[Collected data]
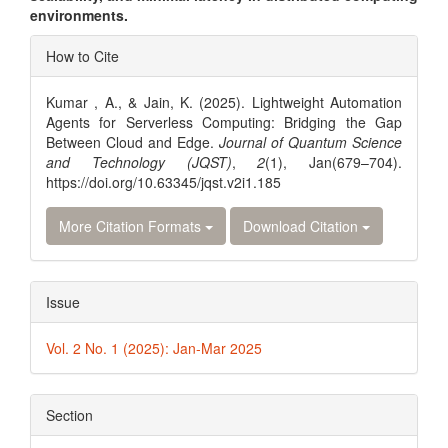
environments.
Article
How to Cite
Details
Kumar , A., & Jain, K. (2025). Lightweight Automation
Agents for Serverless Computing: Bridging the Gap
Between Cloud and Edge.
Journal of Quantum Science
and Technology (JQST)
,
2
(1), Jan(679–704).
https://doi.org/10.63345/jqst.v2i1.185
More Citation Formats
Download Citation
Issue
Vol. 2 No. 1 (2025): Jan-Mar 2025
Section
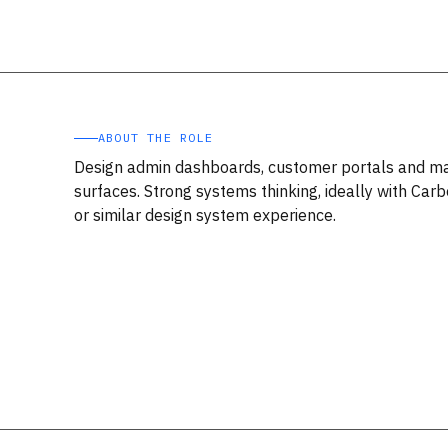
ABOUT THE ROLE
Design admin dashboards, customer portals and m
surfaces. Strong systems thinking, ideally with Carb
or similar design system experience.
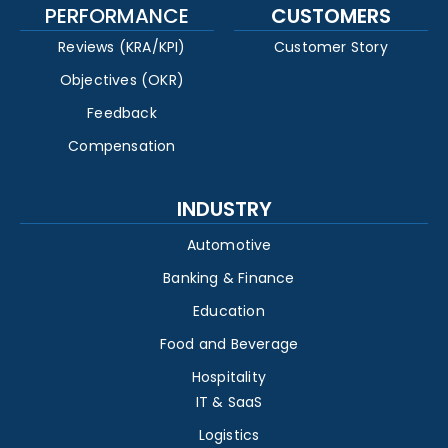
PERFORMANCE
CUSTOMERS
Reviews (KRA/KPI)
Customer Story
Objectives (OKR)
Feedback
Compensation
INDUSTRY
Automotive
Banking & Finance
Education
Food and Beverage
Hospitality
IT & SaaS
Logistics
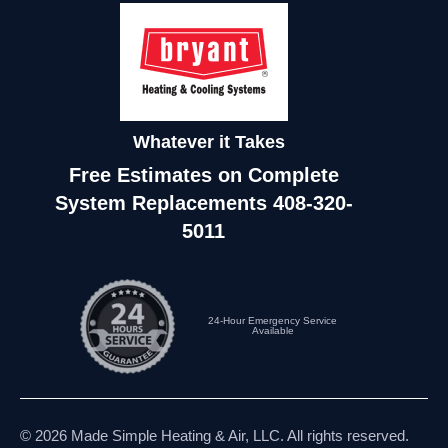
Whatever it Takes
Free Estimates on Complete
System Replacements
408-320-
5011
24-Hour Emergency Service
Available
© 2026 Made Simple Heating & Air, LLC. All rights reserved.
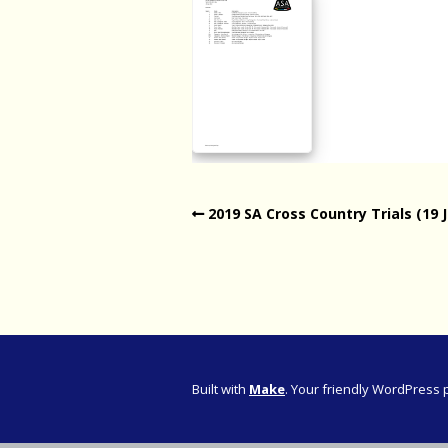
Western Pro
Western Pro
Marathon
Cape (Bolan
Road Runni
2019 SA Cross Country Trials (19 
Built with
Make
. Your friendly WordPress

## [WHAT IS EXPECTED]
Your answer must be an exact copy of the lines from the one with "Agents for Serverless" through the final line of the data, both included, without any pictures.

## [PROBLEM SOLUTION]
Agents for Serverless Computing: Bridging the Gap
Between Cloud and Edge.
Journal of Quantum Science
and Technology (JQST)
,
2
(1), Jan(679–704).
https://doi.org/10.63345/jqst.v2i1.185
More Citation Formats
Download Citation
Issue
Vol. 2 No. 1 (2025): Jan-Mar 2025
Section
ABOUT THE ROLE
Design admin dashboards, customer portals and m
surfaces. Strong systems thinking, ideally with Carb
or similar design system experience.
PERFORMANCE
CUSTOMERS
Reviews (KRA/KPI)
Customer Story
Objectives (OKR)
Feedback
Compensation
INDUSTRY
Automotive
Banking & Finance
Education
Food and Beverage
Hospitality
IT & SaaS
Logistics
Whatever it Takes
Free Estimates on Complete
System Replacements
408-320-
5011
24-Hour Emergency Service
Available
© 2026 Made Simple Heating & Air, LLC. All rights reserved.
Western Pro
Western Pro
Marathon
Cape (Bolan
Road Runni
2019 SA Cross Country Trials (19 
Built with
Make
. Your friendly WordPress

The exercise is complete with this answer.